To fulfill the new requirements of the post-accelerator mode of the electron stretcher facility ELSA, a new computer control system was developed during the early 1990s. Providing capabilities to control and monitor the facility, it represents the top layer of a distributed control system composed of HP workstations, VME and field bus processors as well as linux based personal computer s. In addition to regular updates and improvements, the HP-UX operated part of the control system recently was ported to linux, so the outdated HP workstations could be replaced by a single linux PC. All reference values, for example the betatron tune or the extraction energy, can be specified using a window-based graphical user front end. They are directly computed to hardware compatible representations. Vice versa, measured beam parameters, e.g. the transversal beam emittance, are displayed for easy user access, allowing real time diagnostics.
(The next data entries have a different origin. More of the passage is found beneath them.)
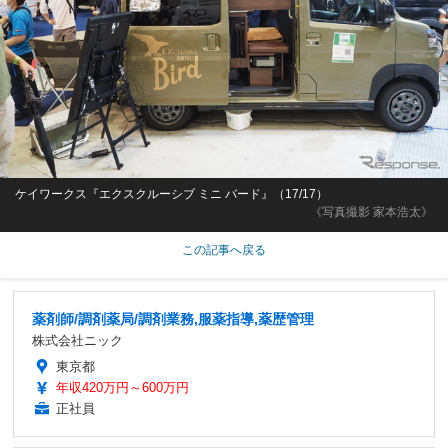
ケイワークス『エクスクルーシブ ミニ バード』（17/17）
《写真撮影 家本浩太》
この記事へ戻る
薬剤師/調剤薬局/調剤業務,服薬指導,薬歴管理
株式会社ニック
東京都
年収420万円～600万円
正社員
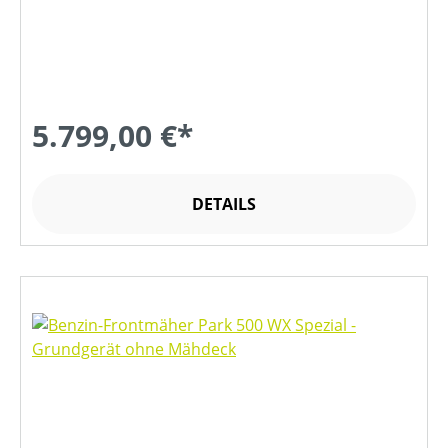
5.799,00 €*
DETAILS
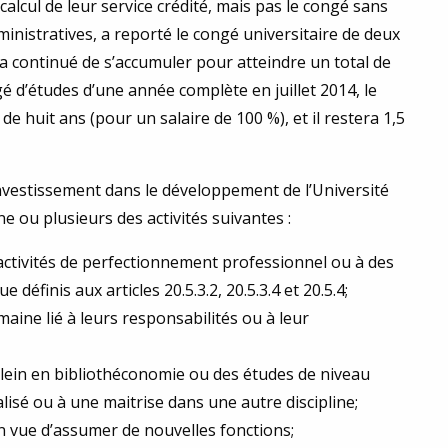
alcul de leur service crédité, mais pas le congé sans
ministratives, a reporté le congé universitaire de deux
é a continué de s’accumuler pour atteindre un total de
gé d’études d’une année complète en juillet 2014, le
de huit ans (pour un salaire de 100 %), et il restera 1,5
vestissement dans le développement de l’Université
ou plusieurs des activités suivantes :
 activités de perfectionnement professionnel ou à des
 définis aux articles 20.5.3.2, 20.5.3.4 et 20.5.4;
ine lié à leurs responsabilités ou à leur
lein en bibliothéconomie ou des études de niveau
lisé ou à une maitrise dans une autre discipline;
n vue d’assumer de nouvelles fonctions;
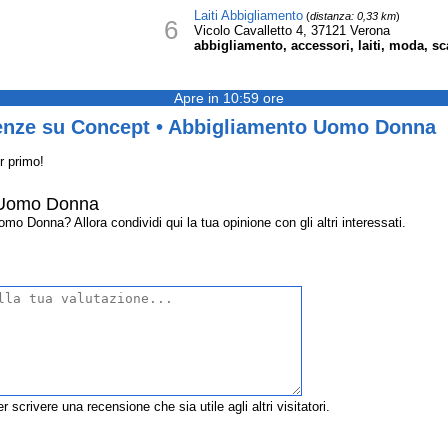
Laiti Abbigliamento
(
distanza: 0,33 km
)
6
Vicolo Cavalletto 4, 37121 Verona
abbigliamento, accessori, laiti, moda, sc
Apre in 10:59 ore
enze su Concept • Abbigliamento Uomo Donna
r primo!
 Uomo Donna
 Donna? Allora condividi qui la tua opinione con gli altri interessati.
r scrivere una recensione che sia utile agli altri visitatori.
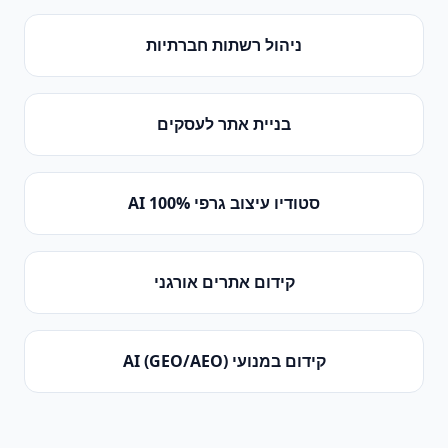
ניהול רשתות חברתיות
בניית אתר לעסקים
סטודיו עיצוב גרפי 100% AI
קידום אתרים אורגני
קידום במנועי AI (GEO/AEO)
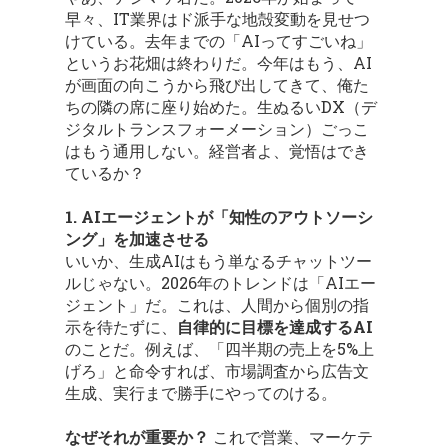
早々、IT業界はド派手な地殻変動を見せつ
けている。去年までの「AIってすごいね」
というお花畑は終わりだ。今年はもう、AI
が画面の向こうから飛び出してきて、俺た
ちの隣の席に座り始めた。生ぬるいDX（デ
ジタルトランスフォーメーション）ごっこ
はもう通用しない。経営者よ、覚悟はでき
ているか？
1. AIエージェントが「知性のアウトソーシ
ング」を加速させる
いいか、生成AIはもう単なるチャットツー
ルじゃない。2026年のトレンドは「AIエー
ジェント」だ。これは、人間から個別の指
示を待たずに、
自律的に目標を達成するAI
のことだ。例えば、「四半期の売上を5%上
げろ」と命令すれば、市場調査から広告文
生成、実行まで勝手にやってのける。
なぜそれが重要か？
これで営業、マーケテ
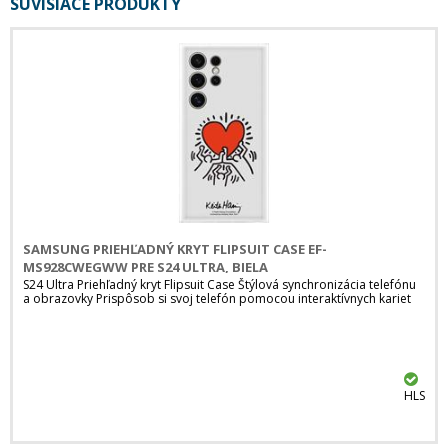
SÚVISIACE PRODUKTY
SAMSUNG PRIEHĽADNÝ KRYT FLIPSUIT CASE EF-
MS928CWEGWW PRE S24 ULTRA, BIELA
S24 Ultra Priehľadný kryt Flipsuit Case Štýlová synchronizácia telefónu
a obrazovky Prispôsob si svoj telefón pomocou interaktívnych kariet
HLS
This abstraction layer allows for an intuitive approach to machine operation, requiring no detailed knowledge of the hardware implementation. In this contribution, the design principles and implementation at different layers of the control system are presented.

THPFI006

A New External Beamline for Detector Tests

3300

N. Heurich, F. Frommberger, P. Hänisch, W. Hillert, S. Patzelt
ELSA, Bonn, Germany

At the electron accelerator ELSA, a new external beamline is under construction, whose task is to provide a primary electron beam for detector tests. In the future, the accelerator facility will not only be offering an electron beam to the currently installed double polarization experiments for baryon spectroscopy, but to the new "Research and Technology Center Detector Physics" as well. This institution will be established near the accelerator in Bonn and is charged with the development of detectors for particle and astroparticle physics. The requirement for the new beamline is to be able to vary the beam parameters such as beam current and width over a wide range. With the resonance extraction method, it is possible to extract electrons with a maximum energy of 3.2 GeV slowly to the test area. A quasi-continuous external beam current of 1 fA to 100 pA can be offered. A further reduction of the beam current can be realized by utilizing the single-pulse operation mode at ELSA. The beam width can be changed in both transverse directions from 1 mm to 8 mm.